Bunte Banner flatterten im Wind. Die Farben von Blava, azurblau und weiss, leuchteten über den Palastmauern in der goldenen Mittagssonne. Auf dem Forum drängten sich das einfache Volk und die Adeligen Schulter an Schulter. Von zwei Wachen der Garde flankiert, kämpften Saga und ihre Gefährten sich durch die Menge zu einem Schanktisch am Rand des überfüllten Platzes durch. Dort angekommen setzten sie sich in den Schatten der Mauer und genossen ein gekühltes Bier. Die Rede des Herzogs steckte allen noch in den Knochen, besonders Apollinaris war das Entsetzten noch lange Zeit ins Gesicht geschrieben. Blass wie er war, hätte man meinen können er hätte den leibhaftigen Tod gesehen. Saga schäumte vor Wut. Am Becher nippend, beobachtete sie einen Feuerschlucker, der in die erstaunte Menschenmenge grinste und ihr zuzwinkerte als er ihr Starren bemerkte. Sie erwiderte seine Freundlichkeit nicht, sondern wandte sich Apollinaris zu, der an der Mauer lehnte und gedankenversunken in sein Glas starrte. Ein Seufzen entwich ihren Lippen, sie erhob sich von der Bank und gesellte sich zu ihm. „Ich entschuldige mich im Namen meines Vaters", begann sie, „seine Entscheidung ist ein Fehler und das wird er früher oder später einsehen. In der Zwischenzeit werde ich dich in meine persönliche Dienste stellen."

Der gutaussehende Hüne blickte auf. „Was soll das bedeuten?" In seinen Augen flackerte Argwohn auf. Saga legte den Becher weg und kam ihm ganz nahe. So nahe, dass ihr sein herber Schweißgeruch in die Nase stieg. Saga lächelte unwillkürlich, dachte an die vielen Nächte, in denen sie – betört von seinem Geruch – mit ihm in den Laken gelegen hatte. Sie legte dem Soldaten die Hände auf die breiten Schultern, nur wenige Zentimeter trennten sie noch voneinander. Leise, so dass nur er sie hören konnte, hauchte sie: „Deine Erfahrung als Kriegsherr wird dir bei deinen künftigen Pflichten einen entscheidenden Vorteil verschaffen. Du wirst mein persönlicher Späher. Du kundschaftest den Hof aus, vermittelst zwischen meinen Gönnern, stellst mir eine Auflistung mit den Hofleuten zusammen die mir loyal gesinnt sind und denen die es nicht sind. Am Abend erstattest du mir dann Bericht."

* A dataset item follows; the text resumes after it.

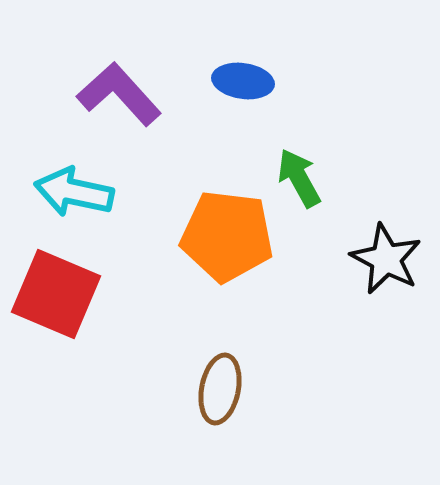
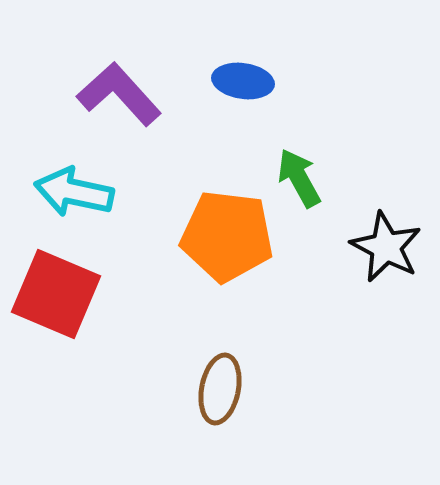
black star: moved 12 px up
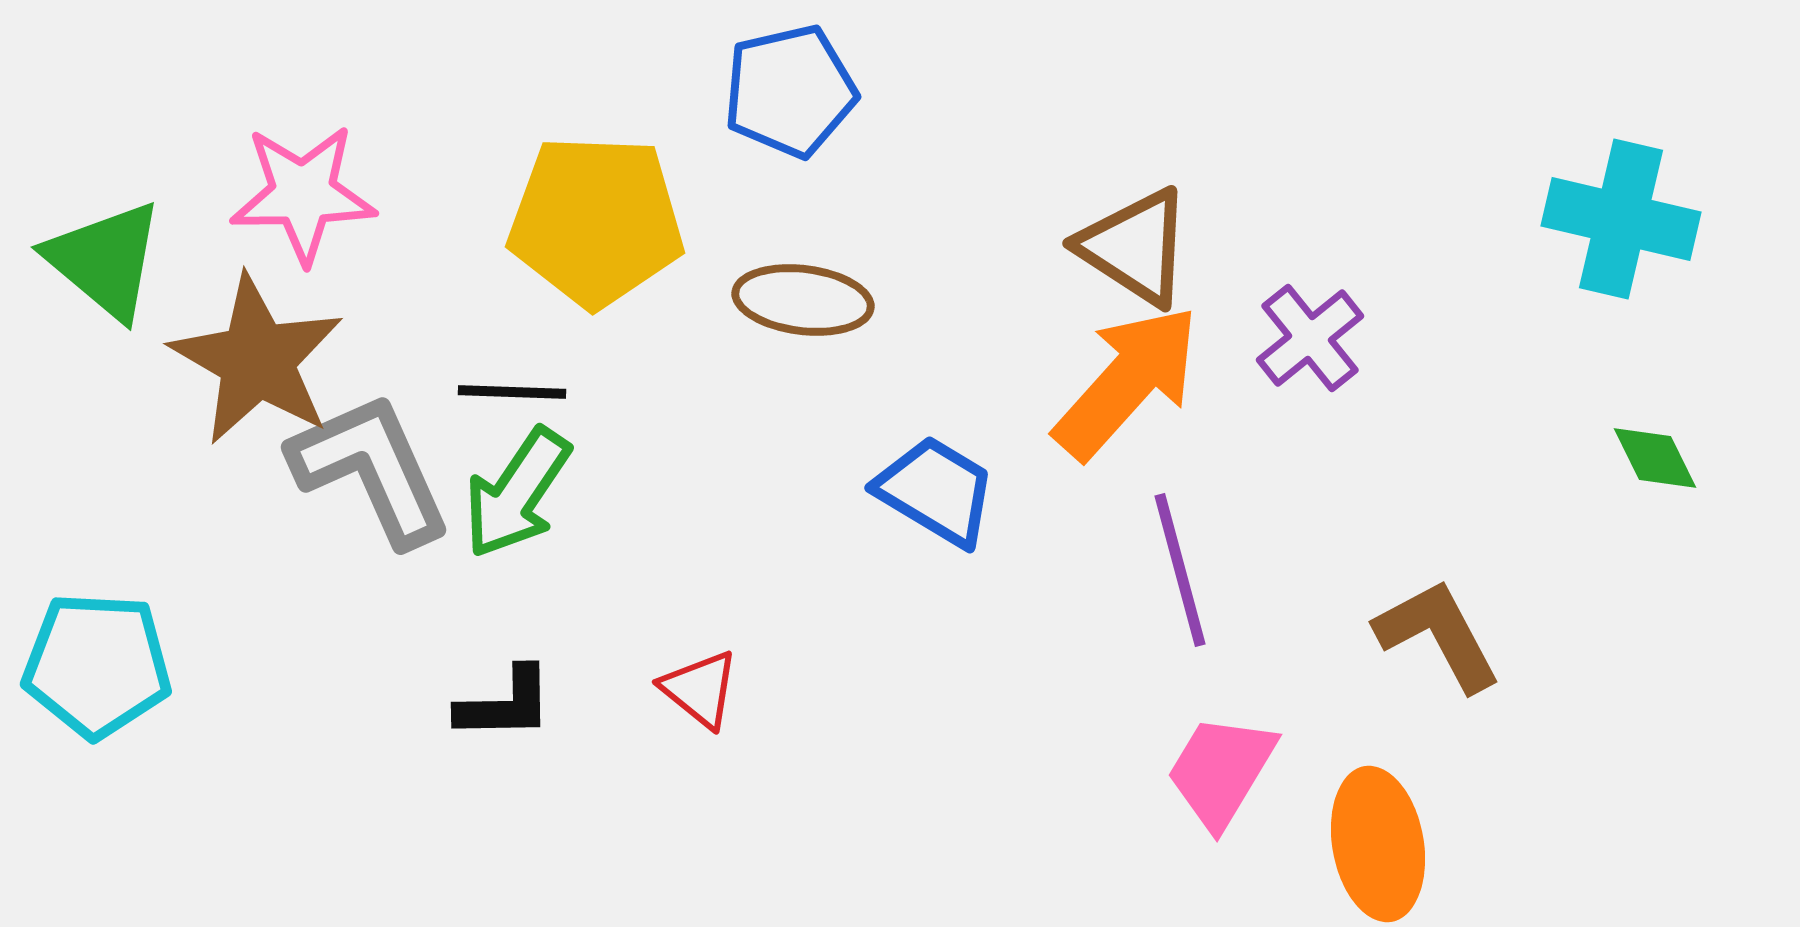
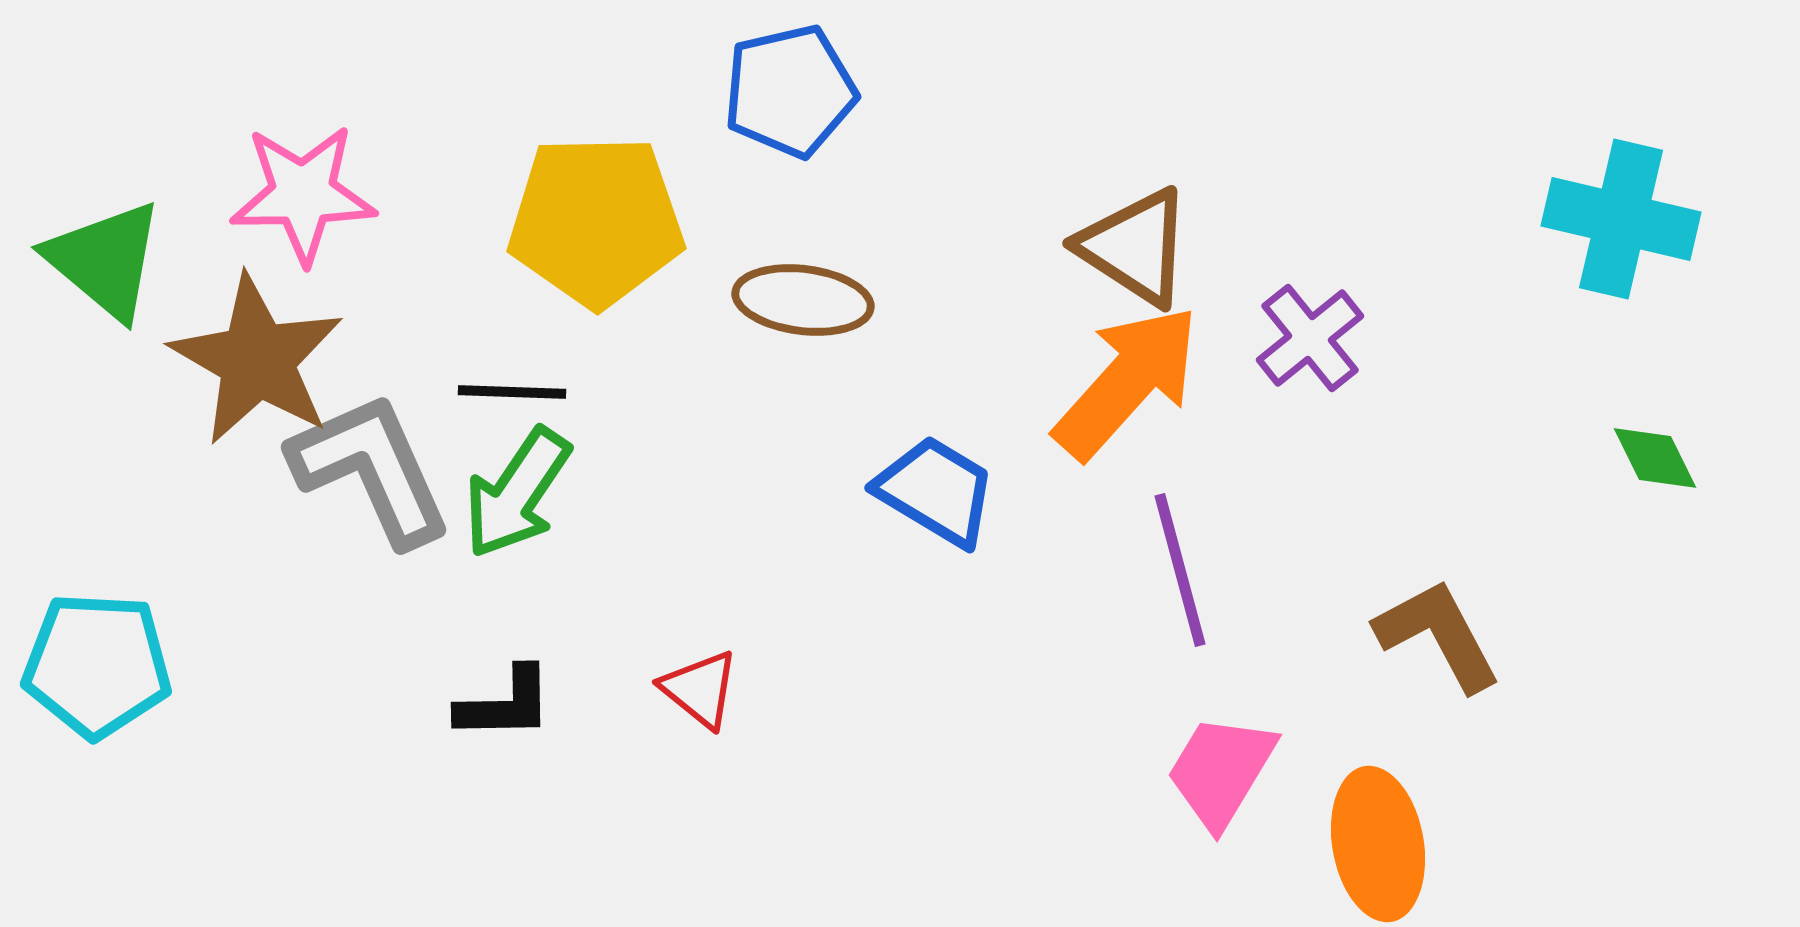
yellow pentagon: rotated 3 degrees counterclockwise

„Gönner?" Brummte er, den Kopf geneigt, ein schmales Lächeln auf den Lippen. „Wie kommen Sie auf die Idee so etwas wie Gönner oder gar Unterstützer zu haben?"

Saga stellte sich auf die Zehenspitzen und wisperte ihm ins Ohr: „Oh, die habe ich gewiss. Deine Aufgabe wird es sein sie vom Verräterabschaum herauszukristallisieren und ihnen Mut zu machen. Sie sollen ihre Ergebenheit dartuen und bereit sein, wenn ich sie brauche."

Das spöttische Grinsen auf Apollinaris Lippen erlosch. „Vergeben Sie mir, Prinzessin. Mein Zorn auf Ihren Vater ist wohl auf Sie übergesprungen. Das war nicht gerecht von mir." Eine steife Brise wehte ihm ihr nach Lavendel duftendes Haar ins Gesicht. Tief einatmend, der Nähe zu ihrem warmen Körper peinlich gewahr, zierte eine zarte Röte seine narbenüberzogenen Wangen. Saga ging nicht auf seine Worte ein. Sie vergewisserte sich mit einem raschen Blick, dass sie niemand beobachtete, dann fuhr sie in gedämpftem Ton fort: „Du bist der tapferste Krieger, dem ich je begegnet bin. Deine unterstellten Männern sehen das genauso. Sie werden schnell erkennen, aus welch weichem Holz mein Halbbruder geschnitzt ist und zu dir zurückkehren. Du wirst sie mit offenen Armen begrüßen, wenn es so weit ist."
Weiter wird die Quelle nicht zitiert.